Can Artemis II’s heat shield withstand the force of reentry?
Jacqueline McCleary, an assistant professor of physics, said the odds of the Orion capsule’s heat shield failing are largely uncertain.

The crew of Artemis II is in the final hours of a 10-day voyage to the far side of the moon and back, and is scheduled to splash down into the Pacific Ocean at around 8 p.m. EST.
But to do so, the four-person crew will have to survive what might be the most dangerous part of the mission: reentry into the Earth’s atmosphere at a mind-bending 25,000 miles per hour under the protection of a slightly modified, yet to be tested heat shield, designed to absorb and shed extreme heat during reentry. As the capsule slams through the atmosphere, temperatures outside can soar to nearly 5,000 degrees Fahrenheit — hot enough to melt steel.
Questions about the Orion space capsule’s 16.5-foot-wide heat shield arose during an unpiloted mission, Artemis I, in 2022, when engineers observed that its ablative outer material, which is meant to burn up and erode, was not able to relieve pressure inside the capsule and carry heat away from it as expected. The pressure buildup contributed to cracking in the heat shield’s outer layer, with portions of the charred material breaking away in several locations, according to officials with the National Aeronautics and Space Administration, or NASA.
NASA has since refined how the material, a heat-absorbing coating called Avcoat, is applied to account for the uneven erosion observed during that earlier mission. But Artemis II’s reentry will be the first real test of those changes.
Can the heat shield withstand the violence of reentry? One former NASA astronaut, Charles Camarda, estimated a 1 in 20 chance of disaster, or 95% success rate.
But Jacqueline McCleary, an assistant professor of physics, said that 95% number is “purely vibes-based,” adding that scientists don’t actually know what the odds of failure are.

“Humans are bad at estimating tail risks or ‘black swan’ events,” she told Northeastern Global News.
She said the challenge mirrors a familiar problem in astrophysics, which is that even the most advanced simulations have to zoom in on the tiniest details to understand the bigger picture. She pointed to simulations of how galaxies form and evolve. Even the most powerful supercomputers can’t capture every star and process in detail, so scientists have to simplify smaller, complex pieces in order to extrapolate and model the vast structure of the universe.

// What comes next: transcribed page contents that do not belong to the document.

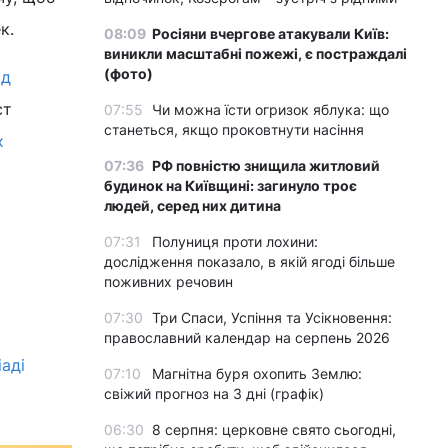
к.
08:09
Росіяни вчергове атакували Київ:
виникли масштабні пожежі, є постраждалі
(фото)
ід
ст
07:55
Чи можна їсти огризок яблука: що
станеться, якщо проковтнути насіння
х
07:36
РФ повністю знищила житловий
будинок на Київщині: загинуло троє
людей, серед них дитина
07:31
Полуниця проти лохини:
дослідження показало, в якій ягоді більше
поживних речовин
07:30
Три Спаси, Успіння та Усікновення:
православний календар на серпень 2026
іаді
07:10
Магнітна буря охопить Землю:
свіжий прогноз на 3 дні (графік)
06:30
8 серпня: церковне свято сьогодні,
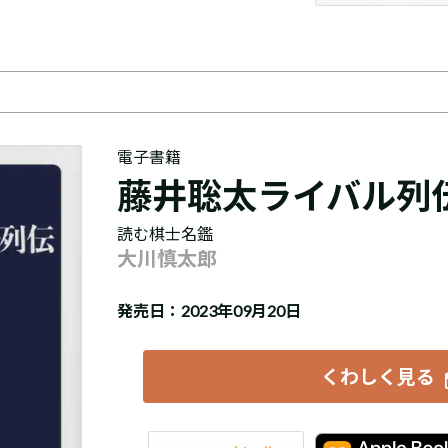
電子書籍
藤井聡太ライバル列
読む棋士名鑑
大川慎太郎
発売日：2023年09月20日
くわしく見る
iBookstore
楽天Kobo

McCleary said the same limitations apply to modeling the Orion heat shield, where engineers must approximate how materials behave under extreme conditions that are difficult to fully simulate.
Air molecules are about a millionth the size of the cracks and 100 millionth the size of the whole capsule, McCleary explained. “Trying to resolve the relevant physics at these vastly different scales is intractable,” she said. “It doesn’t surprise me to learn that these heat shield models face similar difficulties.”

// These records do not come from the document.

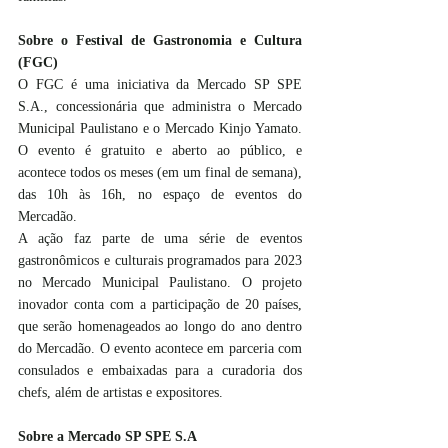
Sobre o Festival de Gastronomia e Cultura 
(FGC)
O FGC é uma iniciativa da Mercado SP SPE 
S.A., concessionária que administra o Mercado 
Municipal Paulistano e o Mercado Kinjo Yamato. 
O evento é gratuito e aberto ao público, e 
acontece todos os meses (em um final de semana), 
das 10h às 16h, no espaço de eventos do 
Mercadão. 
A ação faz parte de uma série de eventos 
gastronômicos e culturais programados para 2023 
no Mercado Municipal Paulistano. O projeto 
inovador conta com a participação de 20 países, 
que serão homenageados ao longo do ano dentro 
do Mercadão. O evento acontece em parceria com 
consulados e embaixadas para a curadoria dos 
chefs, além de artistas e expositores. 
Sobre a Mercado SP SPE S.A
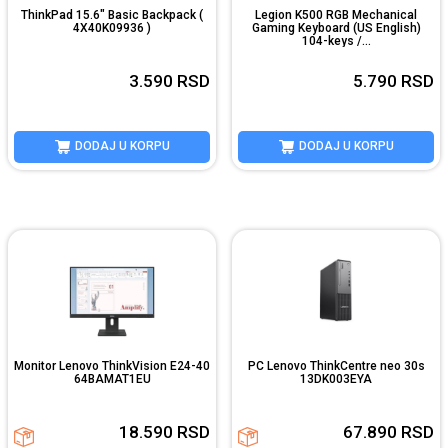
ThinkPad 15.6" Basic Backpack (
Legion K500 RGB Mechanical
4X40K09936 )
Gaming Keyboard (US English)
104-keys /...
3.590
RSD
5.790
RSD
DODAJ U KORPU
DODAJ U KORPU
Monitor Lenovo ThinkVision E24-40
PC Lenovo ThinkCentre neo 30s
64BAMAT1EU
13DK003EYA
18.590
RSD
67.890
RSD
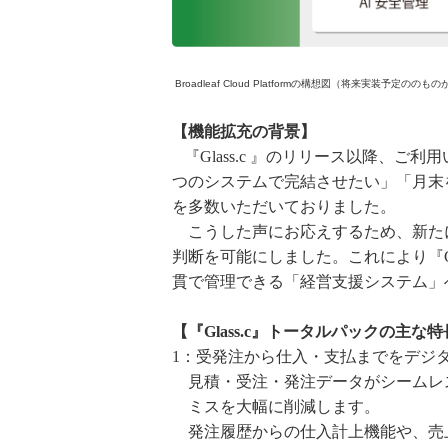
Broadleaf Cloud Platformの構想図（将来実装予定の
【機能拡充の背景】
『Glass.c 』のリリース以降、
つのシステムで完結させたい」「月末
を多数いただいておりました。
こうした声にお応えするため、新た
判断を可能にしました。これにより『Gl
貫で管理できる「経営支援システム」
【『Glass.c』トータルパックの主な
1：受発注から仕入・支払までをデジ
見積・受注・発注データがシームレ
ミスを大幅に削減します。
発注履歴からの仕入計上機能や、売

Despite the concerns, McCleary said she would personally be confident riding in the capsule, adding that she is “somewhat reassured by the fact that this heat shielding on a capsule is a fairly primitive system.” As systems accumulate moving parts, the probability that any single one fails increases, she said.
“There are only so many things that can go wrong,” she said. And things have gone wrong. In 2003, foam from the external tank of the Space Shuttle Columbia damaged the orbiter’s wing and led to its breakup during reentry, killing all seven members on board. McCleary’s not so worried this time.
NASA officials have also emphasized that the risks with Artemis II are understood and accounted for.
“Our early Artemis flights are a test campaign, and the Artemis I test flight gave us an opportunity to check out our systems in the deep space environment before adding crew on future missions,” Amit Kshatriya, a senior NASA official overseeing the Moon to Mars program said in a press release. “The heat shield investigation helped ensure we fully understand the cause and nature of the issue, as well as the risk we are asking our crews to take when they venture to the Moon.”
Ahead of Friday’s splashdown, Kshatriya reiterated that NASA has “high confidence in the system, in the heat shield and the parachutes and the recovery systems we put together.”